CRIEF: Aladji Cellou, ancien de l’OGP attendu devant les juges

Depuis près de dix-huit mois, c’est un véritable feuilleton qui se joue en Guinée. Depuis la nomination d’Aladji Cellou Camara et de Jean-Marie Coumbassa, respectivement directeur général et directeur général adjoint de l’Office guinéen de publicité (OGP), les Guinéens retiennent leur souffle.

Rarement, dans l’histoire récente de la Guinée, une affaire administrative aura autant captivé les médias et les réseaux sociaux.

Les deux responsables ont finalement été limogés pour « inconduite », selon les termes du décret présidentiel.

Il n’en fallait pas davantage pour livrer le directeur général adjoint à la vindicte populaire, comme si le feuilleton qui se joue n’avait qu’un seul protagoniste à désigner comme responsable.

La goutte d’eau qui a fait déborder le vase reste, bien évidemment, l’altercation survenue entre les deux dirigeants lors d’une réunion. Il n’en fallait pas plus pour qu’une certaine presse prenne ouvertement position, alors que, selon l’organisation administrative de l’OGP, c’est le directeur général adjoint qui est chargé de la gestion du personnel. Des spécialistes estiment donc qu’il n’était pas normal que le directeur général tienne une réunion en excluant son adjoint. Par ailleurs, il était de notoriété publique que les deux hommes étaient à couteaux tirés à la tête de l’Office guinéen de publicité.

La convocation de Jean-Marie Coumbassa, suivie de son placement sous mandat de dépôt à la Maison centrale, a toutefois permis aux observateurs de constater le parti pris d’une certaine presse, qui présente Coumbassa sous un jour défavorable tout en épargnant largement Aladji Cellou Camara.

Pourtant, les travailleurs de l’OGP savent où se situe la vérité.

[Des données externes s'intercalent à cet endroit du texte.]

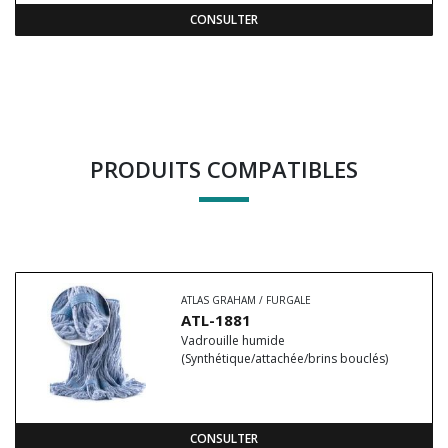
CONSULTER
PRODUITS COMPATIBLES
ATLAS GRAHAM / FURGALE
ATL-1881
Vadrouille humide
(Synthétique/attachée/brins bouclés)
CONSULTER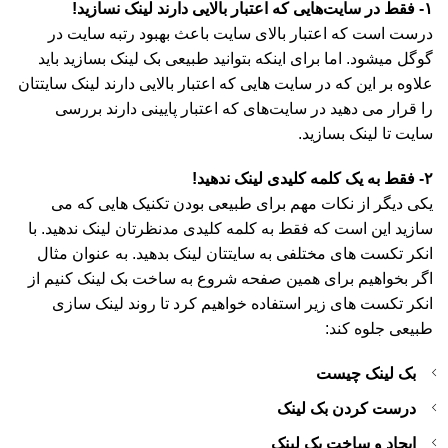
۱- فقط در سایت‌هایی که اعتبار بالایی دارند لینک نسازید!
درست است که اعتبار بالای سایت باعث بهبود رتبه سایت در
گوگل میشود. اما برای اینکه بتوانید طبیعی بک لینک بسازید باید
علاوه بر این که در سایت هایی که اعتبار بالایی دارند لینک سایتتان
را قرار می دهید در سایت‌های که اعتبار پایینی دارند بررسی
سایت تا لینک بسازید.
۲- فقط به یک کلمه کلیدی لینک ندهید!
یکی دیگر از نکات مهم برای طبیعی بودن تکنیک هایی که می
سازید این است که فقط به کلمه کلیدی مدنظرتان لینک ندهید. با
انکر تکست های مختلفی به سایتتان لینک بدهید. به عنوان مثال
اگر بخواهیم برای همین صفحه شروع به ساخت بک لینک کنیم از
انکر تکست های زیر استفاده خواهیم کرد تا روند لینک سازی
طبیعی جلوه کند:
بک لینک چیست
درست کردن بک لینک
ایجاد و ساخت بک لینک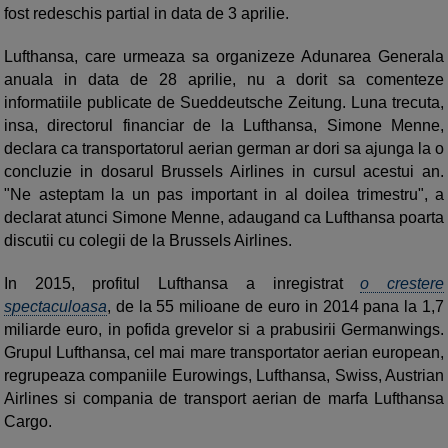
fost redeschis partial in data de 3 aprilie.
Lufthansa, care urmeaza sa organizeze Adunarea Generala
anuala in data de 28 aprilie, nu a dorit sa comenteze
informatiile publicate de Sueddeutsche Zeitung. Luna trecuta,
insa, directorul financiar de la Lufthansa, Simone Menne,
declara ca transportatorul aerian german ar dori sa ajunga la o
concluzie in dosarul Brussels Airlines in cursul acestui an.
"Ne asteptam la un pas important in al doilea trimestru", a
declarat atunci Simone Menne, adaugand ca Lufthansa poarta
discutii cu colegii de la Brussels Airlines.
In 2015, profitul Lufthansa a inregistrat
o crestere
spectaculoasa
, de la 55 milioane de euro in 2014 pana la 1,7
miliarde euro, in pofida grevelor si a prabusirii Germanwings.
Grupul Lufthansa, cel mai mare transportator aerian european,
regrupeaza companiile Eurowings, Lufthansa, Swiss, Austrian
Airlines si compania de transport aerian de marfa Lufthansa
Cargo.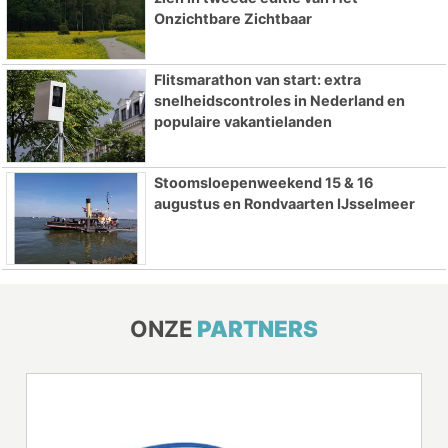
Onzichtbare Zichtbaar
Flitsmarathon van start: extra
snelheidscontroles in Nederland en
populaire vakantielanden
Stoomsloepenweekend 15 & 16
augustus en Rondvaarten IJsselmeer
ONZE
PARTNERS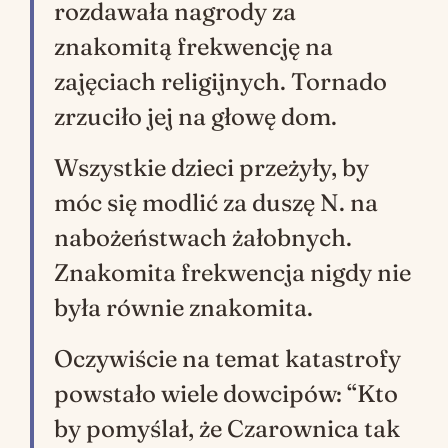
rozdawała nagrody za
znakomitą frekwencję na
zajęciach religijnych. Tornado
zrzuciło jej na głowę dom.
Wszystkie dzieci przeżyły, by
móc się modlić za duszę N. na
nabożeństwach żałobnych.
Znakomita frekwencja nigdy nie
była równie znakomita.
Oczywiście na temat katastrofy
powstało wiele dowcipów: “Kto
by pomyślał, że Czarownica tak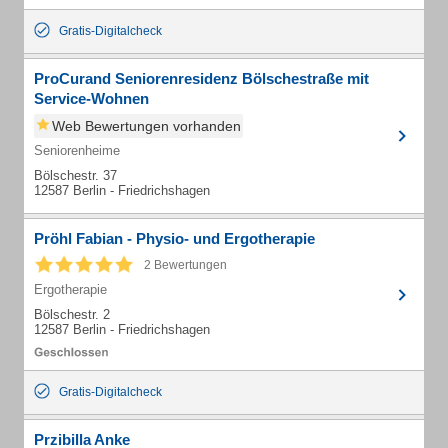
Gratis-Digitalcheck
ProCurand Seniorenresidenz Bölschestraße mit
Service-Wohnen
Web Bewertungen vorhanden
Seniorenheime
Bölschestr. 37
12587 Berlin - Friedrichshagen
Pröhl Fabian - Physio- und Ergotherapie
2 Bewertungen
Ergotherapie
Bölschestr. 2
12587 Berlin - Friedrichshagen
Gratis-Digitalcheck
Przibilla Anke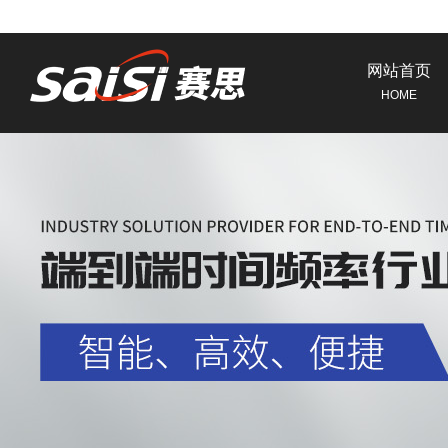
网站首页
HOME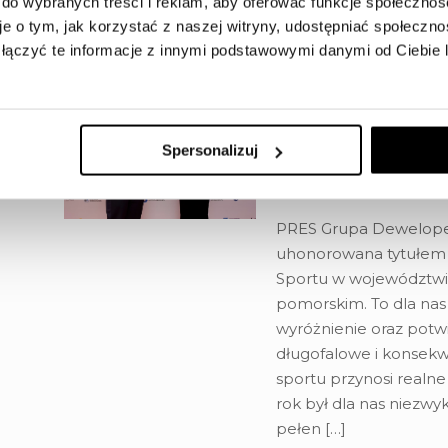
 do wybranych treści i reklam, aby oferować funkcje społecznoś
nowy rozdział tworzon
je o tym, jak korzystać z naszej witryny, udostępniać społeczno
łączyć te informacje z innymi podstawowymi danymi od Ciebie
PRES Grupa De
Mecenasem Spo
Spersonalizuj
Województwa K
Pomorskiego
PRES Grupa Deweloper
uhonorowana tytułe
Sportu w województwi
pomorskim. To dla na
wyróżnienie oraz potw
długofalowe i konsek
sportu przynosi realne
rok był dla nas niezwy
pełen
[…]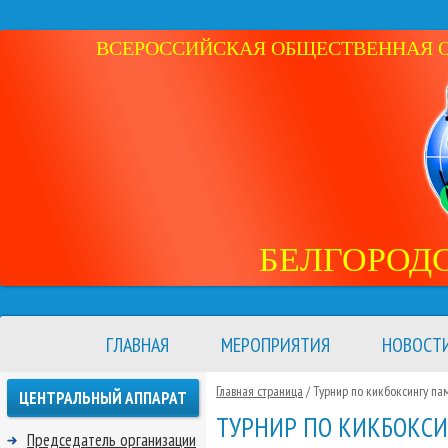
ВСЕРОССИЙСКАЯ ОБЩЕСТВЕННАЯ ОР
БЕЛГОРОД
ГЛАВНАЯ
МЕРОПРИЯТИЯ
НОВОСТ
Главная страница
/ Турнир по кикбоксингу п
ЦЕНТРАЛЬНЫЙ АППАРАТ
ТУРНИР ПО КИКБОКСИ
Председатель организации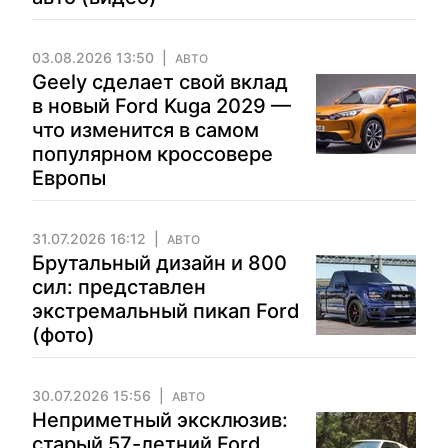
03.08.2026 13:50
АВТО
Geely сделает свой вклад
в новый Ford Kuga 2029 —
что изменится в самом
популярном кроссовере
Европы
31.07.2026 16:12
АВТО
Брутальный дизайн и 800
сил: представлен
экстремальный пикап Ford
(фото)
30.07.2026 15:56
АВТО
Неприметный эксклюзив:
старый 57-летний Ford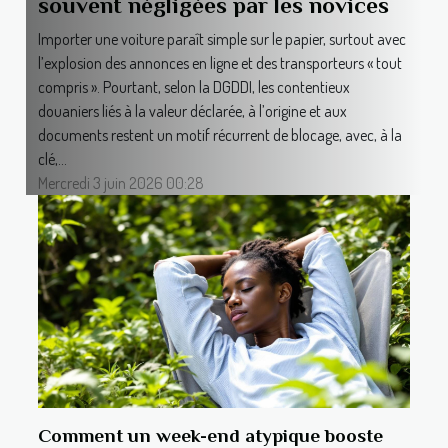
souvent négligées par les novices
Importer une voiture paraît simple sur le papier, surtout avec
l’explosion des annonces en ligne et des transporteurs « tout
compris ». Pourtant, selon la DGDDI, les contentieux
douaniers liés à la valeur déclarée, à l’origine et aux
documents restent un motif récurrent de blocage, avec, à la
clé,...
Mercredi 3 juin 2026 00:28
Comment un week-end atypique booste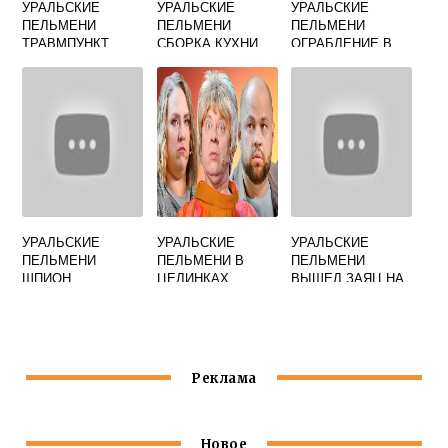
УРАЛЬСКИЕ
УРАЛЬСКИЕ
УРАЛЬСКИЕ
ПЕЛЬМЕНИ
ПЕЛЬМЕНИ
ПЕЛЬМЕНИ
ТРАВМПУНКТ
СБОРКА КУХНИ
ОГРАБЛЕНИЕ В
МЯСНИКОВ И
ФУНИКУЛЕРЕ
РОЖКОВ
УРАЛЬСКИЕ
УРАЛЬСКИЕ
УРАЛЬСКИЕ
ПЕЛЬМЕНИ
ПЕЛЬМЕНИ В
ПЕЛЬМЕНИ
ШПИОН
ЦЕЛИНКАХ
ВЫШЕЛ ЗАЯЦ НА
АМЕРИКАНСКИЙ
КРЫЛЬЦО
ПОЧЕСАТЬ СВОЕ
Реклама
Новое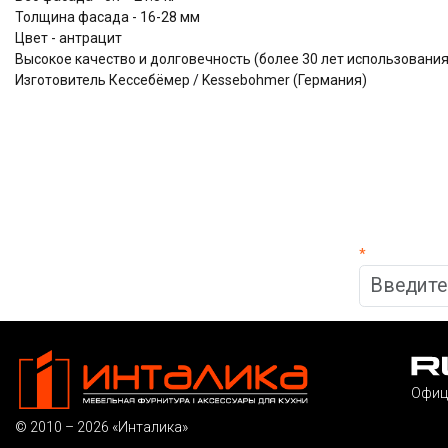
Толщина фасада - 16-28 мм
Цвет - антрацит
Высокое качество и долговечность (более 30 лет использова
Изготовитель Кессебёмер / Kessebohmer (Германия)
*
Офиц
© 2010 – 2026 «Инталика»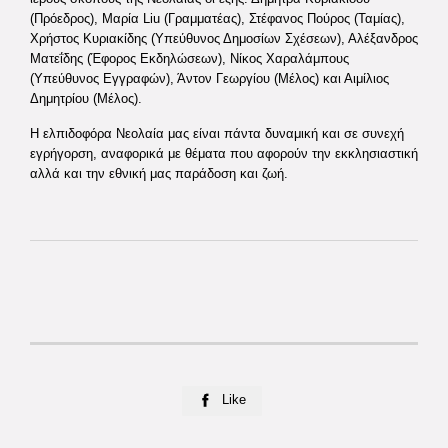
(Πρόεδρος), Μαρία Liu (Γραμματέας), Στέφανος Πούρος (Ταμίας),
Χρήστος Κυριακίδης (Υπεύθυνος Δημοσίων Σχέσεων), Αλέξανδρος
Ματεΐδης (Έφορος Εκδηλώσεων), Νίκος Χαραλάμπους
(Υπεύθυνος Εγγραφών), Άντον Γεωργίου (Μέλος) και Αιμίλιος
Δημητρίου (Μέλος).
Η ελπιδοφόρα Νεολαία μας είναι πάντα δυναμική και σε συνεχή
εγρήγορση, αναφορικά με θέματα που αφορούν την εκκλησιαστική
αλλά και την εθνική μας παράδοση και ζωή.
Like


Toujours est-il que la justice ne s’est pas arrêtée à mi-chemin puisque, selon nos sources, l’ancien directeur général a lui aussi été convoqué, dans un souci d’équité.

En tout état de cause, l’identité du signataire habilité à autoriser les décaissements des fonds publics au sein de cette régie financière de l’État est connue.

Après dix-huit mois de gestion, une question demeure : entre Aladji Cellou Camara et son adjoint, Jean-Marie Coumbassa, qui donnait effectivement les ordres de décaissement des fonds du contribuable guinéen au nom de l’OGP ?

C’est à cette question que la justice guinéenne, à travers la Cour de répression des infractions économiques et financières (CRIEF), devra répondre, au-delà des articles orientés et partisans, de la calomnie et de la propagande.